RECORDS FOR THIS TASK Block Start

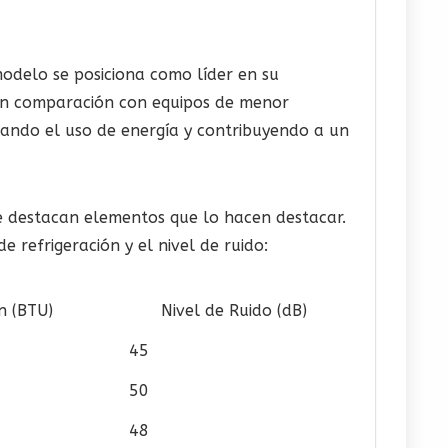
odelo se posiciona como líder en su
r en comparación con equipos de menor
izando el uso de energía y contribuyendo a un
se destacan elementos que lo hacen destacar.
refrigeración y el nivel de ruido:
n (BTU)
Nivel de Ruido (dB)
45
50
48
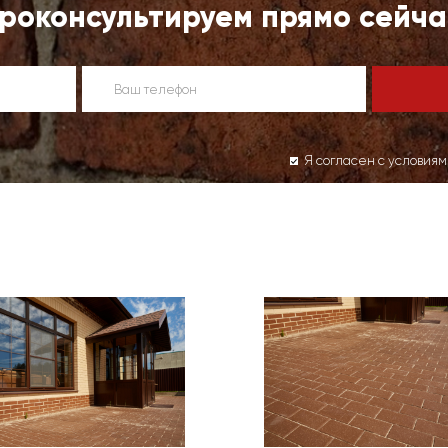
роконсультируем прямо сейча
Я согласен с условия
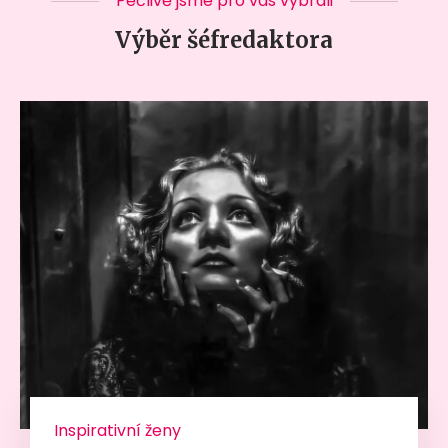
Pečlivě jsme pro vás vybrali
Výběr šéfredaktora
Inspirativní ženy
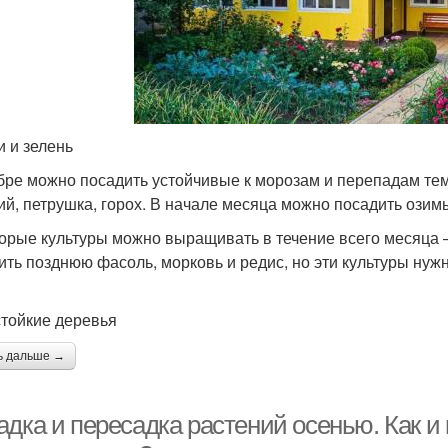
 и зелень
бре можно посадить устойчивые к морозам и перепадам темп
ий, петрушка, горох. В начале месяца можно посадить озимы
орые культуры можно выращивать в течение всего месяца –
ить позднюю фасоль, морковь и редис, но эти культуры нужн
тойкие деревья
ь дальше →
адка и пересадка растений осенью. Как и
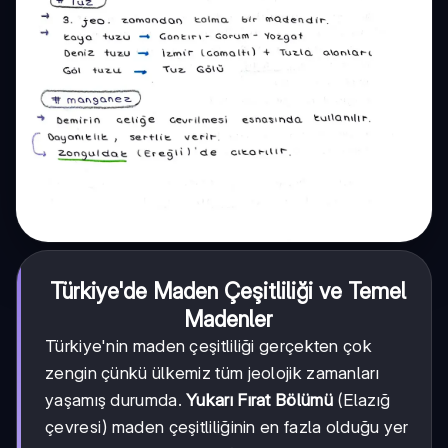
Türkiye'de Maden Çeşitliliği ve Temel
Madenler
Türkiye'nin maden çeşitliliği gerçekten çok
zengin çünkü ülkemiz tüm jeolojik zamanları
yaşamış durumda.
Yukarı Fırat Bölümü
(Elazığ
çevresi) maden çeşitliliğinin en fazla olduğu yer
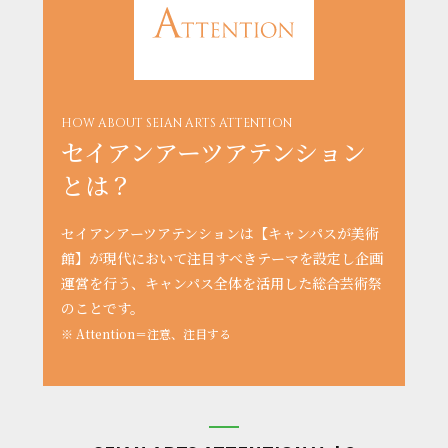
HOW ABOUT SEIAN ARTS ATTENTION
セイアンアーツアテンション
とは？
セイアンアーツアテンションは【キャンパスが美術
館】が現代において注目すべきテーマを設定し企画
運営を行う、キャンパス全体を活用した総合芸術祭
のことです。
※ Attention＝注意、注目する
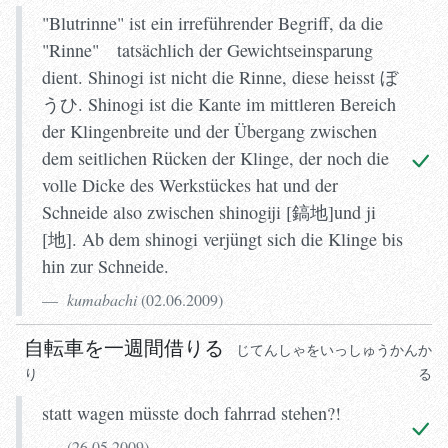
"Blutrinne" ist ein irreführender Begriff, da die
"Rinne" tatsächlich der Gewichtseinsparung
dient. Shinogi ist nicht die Rinne, diese heisst ぼ
うひ. Shinogi ist die Kante im mittleren Bereich
der Klingenbreite und der Übergang zwischen
dem seitlichen Rücken der Klinge, der noch die
volle Dicke des Werkstückes hat und der
Schneide also zwischen shinogiji [鎬地]und ji
[地]. Ab dem shinogi verjüngt sich die Klinge bis
hin zur Schneide.
kumabachi
(
02.06.2009
)
自転車を一週間借りる
じてんしゃをいっしゅうかんか
りる
statt wagen müsste doch fahrrad stehen?!
(
26.05.2009
)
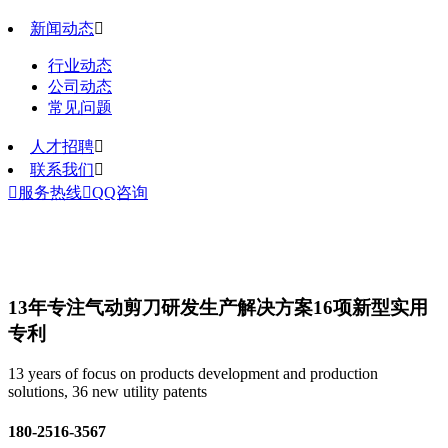
新闻动态

行业动态
公司动态
常见问题
人才招聘

联系我们


服务热线

QQ咨询
13年专注气动剪刀研发生产解决方案
16项新型实用
专利
13 years of focus on products development and production
solutions, 36 new utility patents
180-2516-3567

RECORDS FOR THIS TASK Block End

> [PROBLEM TO SOLVE]: Pictures are to be left out, while the records are copied word for word.

> [FINAL ANSWER]:
odelo se posiciona como líder en su
r en comparación con equipos de menor
izando el uso de energía y contribuyendo a un
se destacan elementos que lo hacen destacar.
refrigeración y el nivel de ruido:
n (BTU)
Nivel de Ruido (dB)
45
50
48
роконсультируем прямо сейча
Я согласен с условия
Pečlivě jsme pro vás vybrali
Výběr šéfredaktora
Inspirativní ženy
 и зелень
бре можно посадить устойчивые к морозам и перепадам темп
ий, петрушка, горох. В начале месяца можно посадить озимы
орые культуры можно выращивать в течение всего месяца –
ить позднюю фасоль, морковь и редис, но эти культуры нужн
тойкие деревья
ь дальше →
адка и пересадка растений осенью. Как и
Türkiye'de Maden Çeşitliliği ve Temel
Madenler
Türkiye'nin maden çeşitliliği gerçekten çok
zengin çünkü ülkemiz tüm jeolojik zamanları
yaşamış durumda.
Yukarı Fırat Bölümü
(Elazığ
çevresi) maden çeşitliliğinin en fazla olduğu yer
HOW ABOUT SEIAN ARTS ATTENTION
セイアンアーツアテンション
とは？
セイアンアーツアテンションは【キャンパスが美術
館】が現代において注目すべきテーマを設定し企画
運営を行う、キャンパス全体を活用した総合芸術祭
のことです。
※ Attention＝注意、注目する
"Blutrinne" ist ein irreführender Begriff, da die
"Rinne" tatsächlich der Gewichtseinsparung
dient. Shinogi ist nicht die Rinne, diese heisst ぼ
うひ. Shinogi ist die Kante im mittleren Bereich
der Klingenbreite und der Übergang zwischen
dem seitlichen Rücken der Klinge, der noch die
volle Dicke des Werkstückes hat und der
Schneide also zwischen shinogiji [鎬地]und ji
[地]. Ab dem shinogi verjüngt sich die Klinge bis
hin zur Schneide.
kumabachi
(
02.06.2009
)
自転車を一週間借りる
じてんしゃをいっしゅうかんか
りる
statt wagen müsste doch fahrrad stehen?!
(
26.05.2009
)
新闻动态

行业动态
公司动态
常见问题
人才招聘

联系我们


服务热线

QQ咨询
13年专注气动剪刀研发生产解决方案
16项新型实用
专利
13 years of focus on products development and production
solutions, 36 new utility patents
180-2516-3567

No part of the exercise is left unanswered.